The effectiveness of this process depends heavily on the quantity and quality of labeled training data, the consistency of annotation practices, and the similarity between training data and real-world inputs.

If a model is trained on modern, high-resolution photographs and later applied to degraded historical scans, its performance may decrease.

Predictions remain probabilistic. The system estimates how likely an image belongs to a category or contains a certain object. These estimates do not represent certainty or human-level interpretation.

Common computer vision tasks

Computer vision supports several tasks. Although these tasks differ in output format, they share a common foundation: learning statistical mappings from pixel patterns to structured outputs.

Image classification

Image classification assigns an entire image to a predefined category.

Examples:

Identifying whether an image contains a manuscript, a map, or a photograph
Classifying archival photos by type (portrait, landscape, event)

Object detection

Object detection identifies specific objects within an image and locates them, often using bounding boxes.

Examples:

Detecting faces or human figures in historical photographs (detection is not identity recognition)
Locating repeated visual elements in digitized collections, such as stamps, seals, or illustrations
Detecting pedestrians, vehicles, or traffic signs in autonomous driving systems

Object detection is more complex than simple classification because it requires both identification and spatial localization.

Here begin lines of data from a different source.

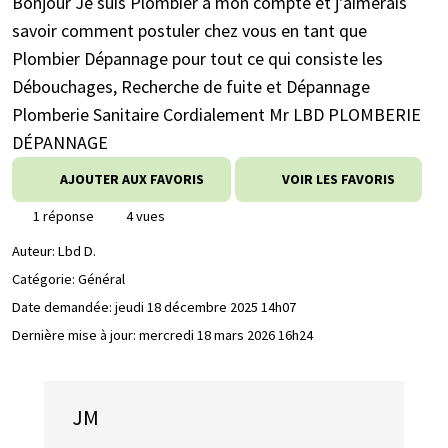
Bonjour Je suis Plombier à mon compte et j'aimerais
savoir comment postuler chez vous en tant que
Plombier Dépannage pour tout ce qui consiste les
Débouchages, Recherche de fuite et Dépannage
Plomberie Sanitaire Cordialement Mr LBD PLOMBERIE
DÉPANNAGE
AJOUTER AUX FAVORIS
VOIR LES FAVORIS
1 réponse
4 vues
Auteur:
Lbd D.
Catégorie: Général
Date demandée:
jeudi 18 décembre 2025 14h07
Dernière mise à jour:
mercredi 18 mars 2026 16h24
JM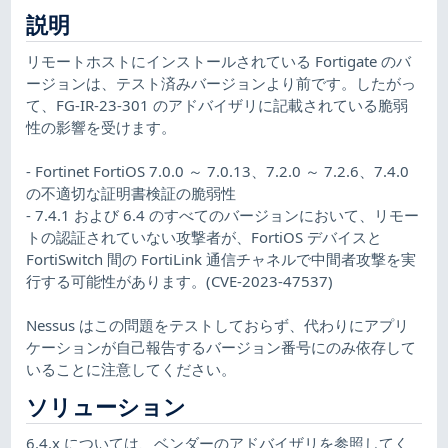
説明
リモートホストにインストールされている Fortigate のバ
ージョンは、テスト済みバージョンより前です。したがっ
て、FG-IR-23-301 のアドバイザリに記載されている脆弱
性の影響を受けます。
- Fortinet FortiOS 7.0.0 ～ 7.0.13、7.2.0 ～ 7.2.6、7.4.0
の不適切な証明書検証の脆弱性
- 7.4.1 および 6.4 のすべてのバージョンにおいて、リモー
トの認証されていない攻撃者が、FortiOS デバイスと
FortiSwitch 間の FortiLink 通信チャネルで中間者攻撃を実
行する可能性があります。(CVE-2023-47537)
Nessus はこの問題をテストしておらず、代わりにアプリ
ケーションが自己報告するバージョン番号にのみ依存して
いることに注意してください。
ソリューション
6.4.x については、ベンダーのアドバイザリを参照してく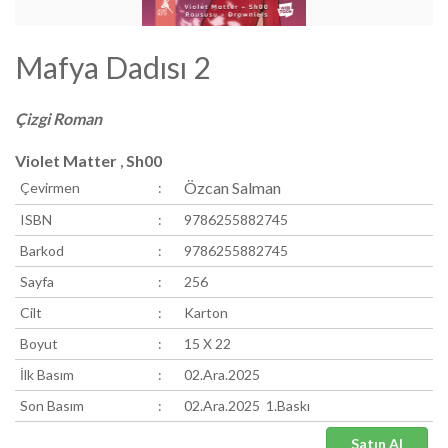
Mafya Dadısı 2
Çizgi Roman
Violet Matter
Sh00
,
Özcan Salman
Çevirmen
:
ISBN
:
9786255882745
Barkod
:
9786255882745
Sayfa
:
256
Cilt
:
Karton
Boyut
:
15 X 22
İlk Basım
:
02.Ara.2025
Son Basım
:
02.Ara.2025 1.Baskı
Satın Al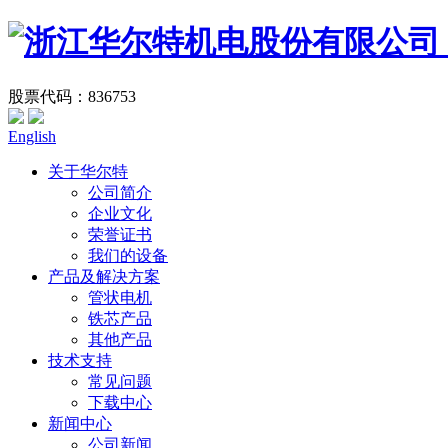
股票代码：836753
English
关于华尔特
公司简介
企业文化
荣誉证书
我们的设备
产品及解决方案
管状电机
铁芯产品
其他产品
技术支持
常见问题
下载中心
新闻中心
公司新闻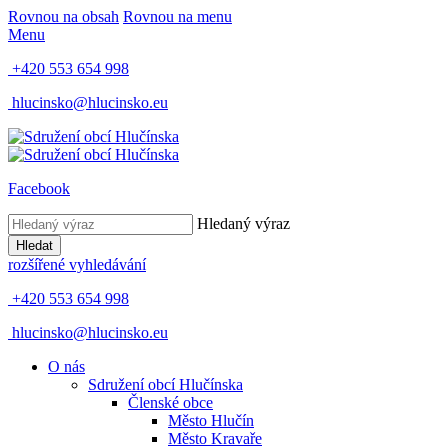
Rovnou na obsah
Rovnou na menu
Menu
+420 553 654 998
hlucinsko@hlucinsko.eu
Facebook
Hledaný výraz
Hledat
rozšířené vyhledávání
+420 553 654 998
hlucinsko@hlucinsko.eu
O nás
Sdružení obcí Hlučínska
Členské obce
Město Hlučín
Město Kravaře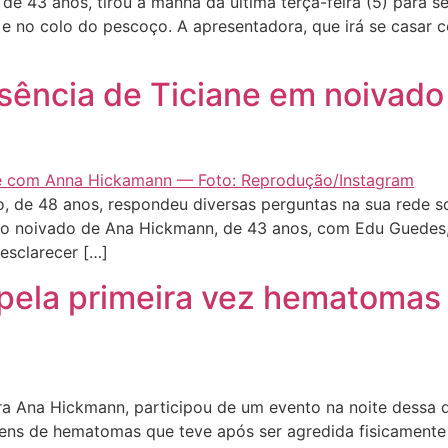
43 anos, tirou a manhã da última terça-feira (5) para se 
 e no colo do pescoço. A apresentadora, que irá se casar
sência de Ticiane em noivad
, de 48 anos, respondeu diversas perguntas na sua rede so
 no noivado de Ana Hickmann, de 43 anos, com Edu Guedes,
esclarecer […]
ela primeira vez hematomas 
 Ana Hickmann, participou de um evento na noite dessa qu
ens de hematomas que teve após ser agredida fisicamente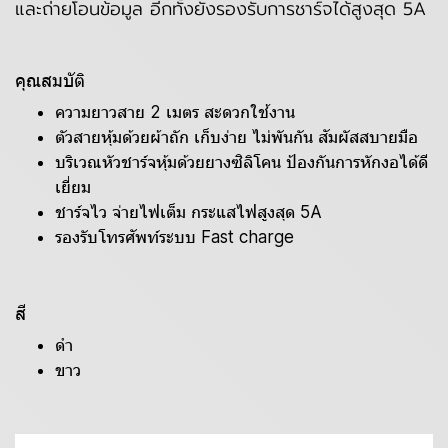
และถ่ายโอนข้อมูล อีกทั้งยังรองรับการชาร์จได้สูงสุด 5A
คุณสมบัติ
ความยาวสาย 2 เมตร สะดวกใช้งาน
ตัวสายหุ้มด้วยผ้าถัก เก็บง่าย ไม่พันกัน สัมผัสสบายมือ
บริเวณหัวชาร์จหุ้มด้วยยางซิลิโคน ป้องกันการหักงอได้ดี
เยี่ยม
ชาร์จไว จ่ายไฟเต็ม กระแสไฟสูงสุด 5A
รองรับโทรศัพท์ระบบ Fast charge
สี
ดำ
ขาว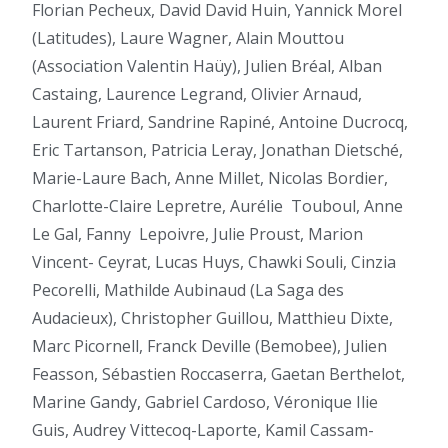
Florian Pecheux, David David Huin, Yannick Morel
(Latitudes), Laure Wagner, Alain Mouttou
(Association Valentin Haüy), Julien Bréal, Alban
Castaing, Laurence Legrand, Olivier Arnaud,
Laurent Friard, Sandrine Rapiné, Antoine Ducrocq,
Eric Tartanson, Patricia Leray, Jonathan Dietsché,
Marie-Laure Bach, Anne Millet, Nicolas Bordier,
Charlotte-Claire Lepretre, Aurélie
Touboul, Anne
Le Gal, Fanny
Lepoivre, Julie Proust, Marion
Vincent- Ceyrat, Lucas Huys, Chawki Souli, Cinzia
Pecorelli, Mathilde Aubinaud (La Saga des
Audacieux), Christopher Guillou, Matthieu Dixte,
Marc Picornell, Franck Deville (Bemobee), Julien
Feasson, Sébastien Roccaserra, Gaetan Berthelot,
Marine Gandy, Gabriel Cardoso, Véronique Ilie
Guis, Audrey Vittecoq-Laporte, Kamil Cassam-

Optical Character Recognition (OCR)

OCR converts images of text into machine-readable text.

Examples:

Converting scanned newspapers into searchable documents
Extracting text from archival letters

OCR performance depends heavily on image quality, font type, language, layout structure, etc.

Image captioning

Image captioning systems generate short textual descriptions of images.

Examples:

Generating draft alt text for accessibility
Producing brief descriptive text to support search and discovery

These systems typically combine computer vision models with natural language generation models. However, generated descriptions may omit important context, reflect biases in training data, or introduce inaccuracies.

Limitations and Risks

Training data bias may lead to unequal performance across demographic groups.
Historical materials may differ significantly from the datasets on which models were trained.
Visual systems may misclassify rare, ambiguous, or degraded objects.
Privacy concerns may arise when analyzing user-uploaded images or surveillance footage.

Hands on: Exploring Face Detection

Goal: Evaluate how computer vision detects faces using a pre-built demo.

Visit the Microsoft Azure Vision demo: https://portal.vision.cognitive.azure.com/demo/face-detection

Use the sample images provided on the page. You do not need to sign in or upload your own photo.

Click different sample images and observe how the system draws bounding boxes around detected faces.

Reflect on the following:

Does the system correctly detect all visible faces?
Does it detect faces when they are partially obscured?
What information does the system output besides face location, if any?
What ethical or privacy concerns might arise if similar systems were applied to large-scale digitized collections?

This demo performs face detection, which means locating faces in an image. It does not identify who the person is. Consider the difference between detecting a face and recognizing identity.

Hands on: Visual Recognition with Google Images

Goal: Observe how computer vision connects visual input to search, ranking, and information retrieval systems.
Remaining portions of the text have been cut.